Separately, I think there's a bigger thing to learn here. This is probably one of quite a few pain points for Numba. Numba has a hard job keeping up with new NumPy releases (I've been seeing a few complaints/concerns about NumPy 1.22.x not yet being supported), and it's in the interest of both projects to make it easier for Numba to implement support for NumPy functionality.

We could for example make a roadmap item to prioritize and work on pain points in NumPy for Numba. The array API standard work helps a bit here (given a design principle is that everything should be JIT-compilable), however that only covers ~140 or so functions, which is ~10% of NumPy's API surface.

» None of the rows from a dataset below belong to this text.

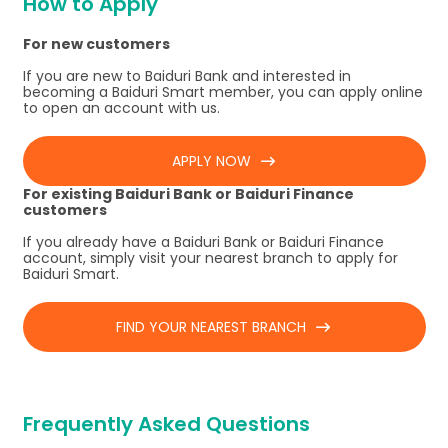
How to Apply
For new customers
If you are new to Baiduri Bank and interested in
becoming a Baiduri Smart member, you can apply online
to open an account with us.
APPLY NOW
For existing Baiduri Bank or Baiduri Finance
customers
If you already have a Baiduri Bank or Baiduri Finance
account, simply visit your nearest branch to apply for
Baiduri Smart.
FIND YOUR NEAREST BRANCH
Frequently Asked Questions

@seibert do you happen to have a wish list? Or is this scattered over many Numba and NumPy issues plus hacks in your code base?

rgommers commented 2 years ago

@seibert do you happen to have a wish list? Or is this scattered over many Numba and NumPy issues plus hacks in your code base?

xref https://github.com/numba/numba/issues/8008 for a detailed write-up from the Numba team. Also see the related mailing list message I just sent to make the next step here: https://mail.python.org/archives/list/numpy-discussion@python.org/thread/QL6BTNYZC3UXBUAWMCMO7KZJTDWBBPCO/

rmccampbell commented 2 months ago

I noticed that the #26640 was closed despite having a complete implementation, because there is a one-line equivalent. But I think this is a sufficiently common functionality to still warrant it's own function. The biggest benefit of a standalone function is that it's much easier to remember than the expansion (I can remember the right hand rule but I can never remember the order of the terms). There's also the matter of custom axes which is a simple keyword argument in the function without requiring complex indexing.